• EXERCISE OBJECTIVE:
Find every line in the records below that holds the word "Platforms" and copy it.

• Records from a data source:
• • • •
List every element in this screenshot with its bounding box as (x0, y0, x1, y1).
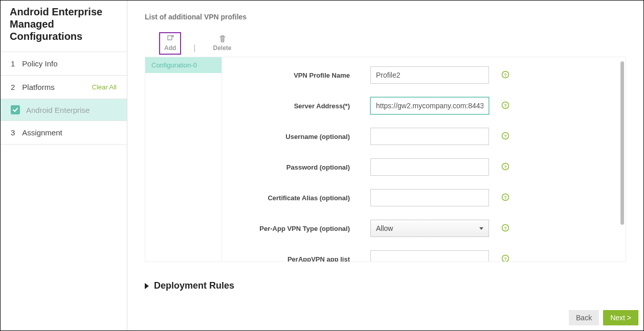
label-server-address: Server Address(*) (232, 102, 370, 110)
scrollbar-thumb[interactable] (620, 61, 624, 225)
row-vpn-profile-name: VPN Profile Name ? (232, 66, 595, 84)
nav-index: 1 (11, 59, 15, 68)
input-username[interactable] (370, 128, 489, 145)
input-vpn-profile-name[interactable] (370, 66, 489, 84)
label-per-app-vpn-type: Per-App VPN Type (optional) (232, 225, 370, 232)
back-button[interactable]: Back (569, 310, 599, 325)
chevron-down-icon (479, 227, 483, 230)
nav-label: Assignment (22, 128, 62, 137)
section-heading: List of additional VPN profiles (145, 13, 626, 21)
nav-policy-info[interactable]: 1 Policy Info (1, 52, 127, 76)
add-button-label: Add (164, 44, 176, 52)
input-server-address[interactable] (370, 97, 489, 114)
svg-text:?: ? (504, 133, 507, 138)
label-username: Username (optional) (232, 133, 370, 140)
trash-icon (219, 35, 226, 42)
footer-buttons: Back Next > (569, 310, 638, 325)
input-password[interactable] (370, 158, 489, 176)
config-panel: Configuration-0 VPN Profile Name ? Serve… (145, 57, 626, 262)
add-button[interactable]: Add (159, 32, 181, 55)
nav-label: Policy Info (22, 59, 57, 68)
nav-label: Platforms (22, 83, 54, 91)
label-cert-alias: Certificate Alias (optional) (232, 194, 370, 202)
delete-button[interactable]: Delete (208, 32, 236, 55)
clear-all-link[interactable]: Clear All (92, 83, 117, 91)
nav-index: 2 (11, 83, 15, 91)
help-icon[interactable]: ? (501, 70, 509, 80)
help-icon[interactable]: ? (501, 101, 509, 111)
toolbar: Add | Delete (159, 32, 626, 55)
row-server-address: Server Address(*) ? (232, 97, 595, 114)
svg-text:?: ? (504, 103, 507, 108)
label-vpn-profile-name: VPN Profile Name (232, 72, 370, 79)
config-list: Configuration-0 (145, 57, 222, 262)
row-password: Password (optional) ? (232, 158, 595, 176)
help-icon[interactable]: ? (501, 254, 509, 262)
main-content: List of additional VPN profiles Add | De… (127, 1, 643, 330)
page-title: Android Enterprise Managed Configuration… (1, 1, 127, 52)
nav-assignment[interactable]: 3 Assignment (1, 121, 127, 145)
row-per-app-vpn-list: PerAppVPN app list ? (232, 250, 595, 262)
select-per-app-vpn-type[interactable]: Allow (370, 220, 489, 237)
nav-platforms[interactable]: 2 Platforms Clear All (1, 76, 127, 99)
input-cert-alias[interactable] (370, 189, 489, 206)
label-per-app-vpn-list: PerAppVPN app list (232, 255, 370, 262)
deployment-rules-title: Deployment Rules (154, 280, 234, 291)
subnav-label: Android Enterprise (26, 106, 90, 114)
help-icon[interactable]: ? (501, 224, 509, 233)
row-per-app-vpn-type: Per-App VPN Type (optional) Allow ? (232, 220, 595, 237)
sidebar: Android Enterprise Managed Configuration… (1, 1, 127, 330)
help-icon[interactable]: ? (501, 193, 509, 203)
deployment-rules-toggle[interactable]: Deployment Rules (145, 280, 626, 291)
next-button[interactable]: Next > (603, 310, 638, 325)
svg-text:?: ? (504, 164, 507, 169)
delete-button-label: Delete (213, 44, 231, 52)
caret-right-icon (145, 283, 149, 289)
select-value: Allow (376, 224, 393, 232)
toolbar-separator: | (181, 43, 208, 55)
config-form: VPN Profile Name ? Server Address(*) ? U… (222, 57, 626, 262)
svg-text:?: ? (504, 72, 507, 77)
row-cert-alias: Certificate Alias (optional) ? (232, 189, 595, 206)
svg-text:?: ? (504, 225, 507, 230)
row-username: Username (optional) ? (232, 128, 595, 145)
help-icon[interactable]: ? (501, 132, 509, 141)
svg-text:?: ? (504, 256, 507, 261)
svg-text:?: ? (504, 195, 507, 200)
subnav-android-enterprise[interactable]: Android Enterprise (1, 99, 127, 121)
label-password: Password (optional) (232, 163, 370, 171)
nav-index: 3 (11, 128, 15, 137)
add-icon (166, 35, 174, 42)
checkbox-checked-icon (11, 105, 20, 114)
config-tab[interactable]: Configuration-0 (145, 57, 221, 73)
help-icon[interactable]: ? (501, 162, 509, 172)
input-per-app-vpn-list[interactable] (370, 250, 489, 262)
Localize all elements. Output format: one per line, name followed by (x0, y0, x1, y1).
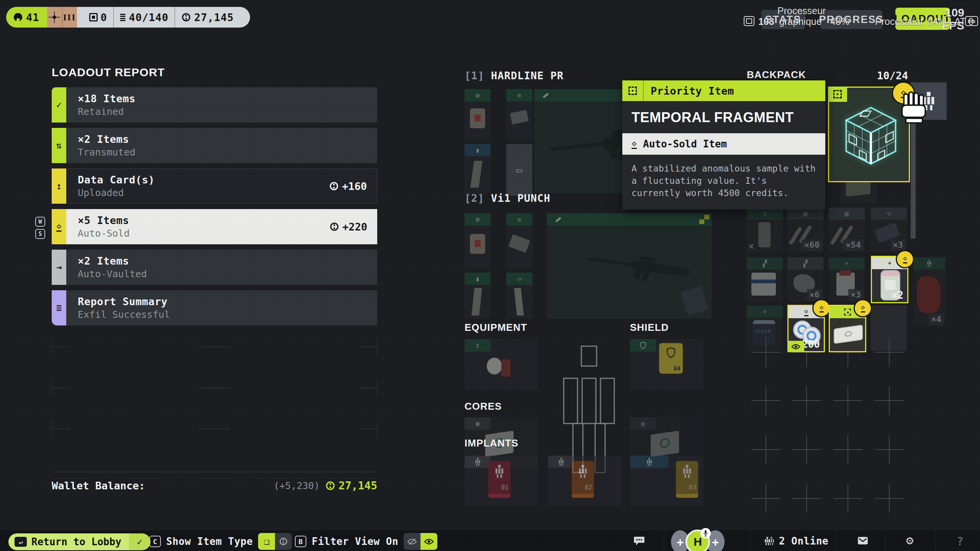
• • • •
• SOLVED PROBLEM:
nav-label: Platforms (22, 83, 54, 91)
nav-platforms[interactable]: 2 Platforms Clear All (1, 76, 127, 99)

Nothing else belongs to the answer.